Is it exploitative? It can be, if done badly. It can be terribly destructive, breaking something up into little pieces and putting it out there for the rest of the world to see. It can be scary. … I’d never tell anyone to do that kind of thing if they didn’t want to do it. I have zero quarrel with people who’d just as soon any storyteller at their door went … away.

And audiences can be total [expletive]s. The worst thing about being in any kind of communication medium is that you’re basically just throwing [expletive] out there and you have zero control where it lands. Somebody might be inspired to go shoot up a freeway, and that isn’t in any way what you meant, but damned if they didn’t just hear what they wanted to hear. Somebody else, though, might get it. Somebody else might take it up. Somebody else might make their life’s work something glorious because of something that you said. And that’s always been a chance I’ve been willing to try to convince others to take. So who has the right to tell the story? Whoever wants it bad enough to get it.
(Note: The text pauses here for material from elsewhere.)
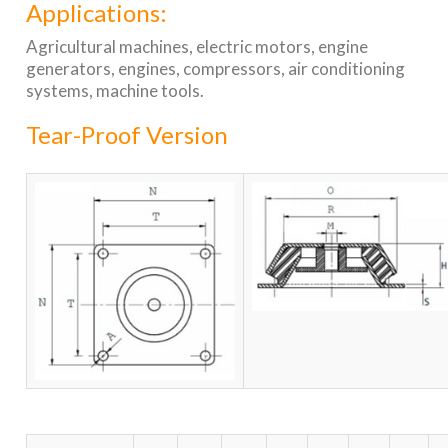
Applications:
Agricultural machines, electric motors, engine
generators, engines, compressors, air conditioning
systems, machine tools.
Tear-Proof Version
To show up on the doorstep, to do the work to get inside, to crawl around under the skin of something and get people to talk.

And once it’s out there, there will be lots of people who can see your heart. Who will know your secrets. And who will remember, long after you’re gone, who you were and what you did. And it’s not up to anybody but you to decide if that’s worth it.

(Commenter Maitri adds: “People will do with your tale what they will, but be as patient as possible, because chaos theory states that dynamic systems are highly sensitive to initial conditions. We can argue about where ‘initial’ begins, but what you say and how does matter along the way.”)

What happened to New Orleans five years ago was a disaster. What has happened since has been a disgrace. And yet it’s a disgrace a lot of people are stuck living with, and if David Simon, with his skills and his big bank of viewer loyalty built up over the years, can reward the patience of those people by conveying that message to a large audience not necessarily aware of what’s coming but primed to appreciate it, he will have done New Orleans and those who love her a huge service.